Lo cierto es que los apelativos con los que se ha hecho acompañar al término corrupción se construyen indistintamente de acuerdo con ponderaciones tales como el tipo de sistema donde tiene lugar, el espacio económico en el que se desarrolla, el tipo de propiedad sobre la que recae, las características del sujeto corrupto y su lugar en la estructura. Estos aspectos evidencian que la génesis del fenómeno está en el entramado social, en el tipo de relación que lo sustenta y, además, atañe a la subjetividad social, de ahí la importancia de que su investigación se realice desde referentes teóricos capaces de abarcar lo más integralmente posible al fenómeno.

Particularmente el derecho penal, para lograr eficiencia en la prevención y enfrentamiento a la corrupción, está llamado a dialogar constantemente con la sociología porque, en primera instancia, aquél se construye socialmente y, además, en cada norma jurídica subyacen grupos sociales y diversos intereses políticos, culturales y económicos (Uribe y Lopera, 2015). De ahí la necesidad de pensar sociológicamente en función de ser más sensibles y aguzar la mirada para descubrir lo que permanece invisible (Bauman, 1994).

Lo sociológico de la corrupción

Entender la corrupción como un tipo de relación social y no como un hecho o un acto es una condición indispensable para dar cuenta de su dinámica, estructuración y organización interna. Estas premisas implican, además, la superación crítica de las tendencias que buscan en el aspecto ético su fundamento explicativo-causal.

Cuando se asocia la corrupción de manera absoluta a las cuestiones ético-morales, el problema se torna en una discusión sobre lo que es correcto o no en términos subjetivos, lo cual deja fuera al contexto en el que se produce el fenómeno (Brodschi, Fracchía y López, 2008).

Los enfoques ético-morales redundan en abstracciones que no toman en cuenta el desfase que puede existir entre la normatividad social basada en la racionalidad legal y lo que atañe a los imaginarios sociales.

Los debates axiológicos respecto de la ética y la moral en el análisis de la corrupción no pueden sustraerse de los condicionamientos socioeconómicos, políticos e ideológicos del sistema social en el que se materializan. Por el contrario, más que lograr una retracción del fenómeno en la sociedad, desde la penalización de sus efectos legalmente identificables, tienden a invisibilizar sus mecanismos estructuradores.
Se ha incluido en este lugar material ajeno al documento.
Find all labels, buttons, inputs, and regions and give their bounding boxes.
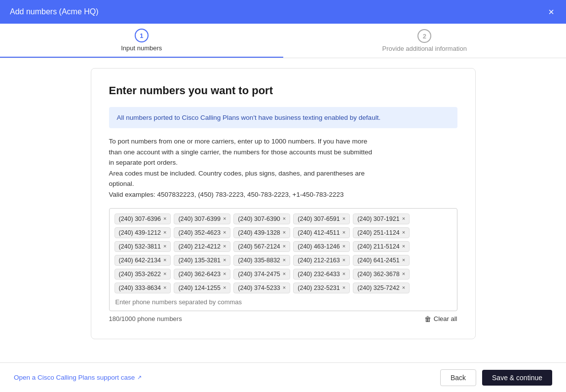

Así, se expresa una condición inherente a la corrupción como fenómeno social que encierra en sí misma una contradicción. Los indicadores fenomenológicos de la corrupción, que por transitividad se asocian a los sujetos corruptos, si bien son enunciados como evidencia de la existencia del fenómeno, al mismo tiempo se constituyen en los argumentos que neutralizan la reacción social para combatirlo. Ello da cuenta de quiebres socioestructurales que trascienden a la corrupción, pero están implícitos y se reproducen a sus expensas.
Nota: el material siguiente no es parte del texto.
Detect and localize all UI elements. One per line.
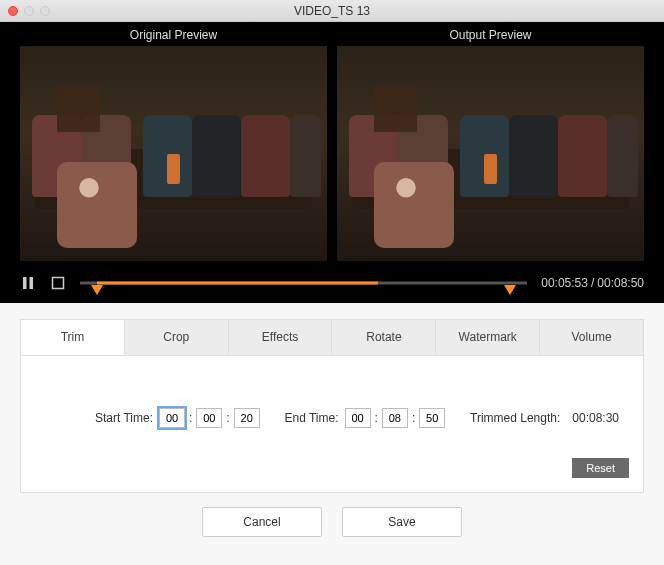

En esencia, la problemática de la corrupción se presenta en dos niveles: el fáctico y el teórico. El primero se refiere a la generalización del asunto, su heterogeneización y enraizamiento en el tejido social, llegando a las organizaciones y las colectividades sociales, así como a su transnacionalización y a las graves consecuencias económicas, políticas y sociales que reviste. El segundo se asocia con la inexistencia de un corpus teórico que sirva de marco para su análisis y explicación (Olivera, 2015).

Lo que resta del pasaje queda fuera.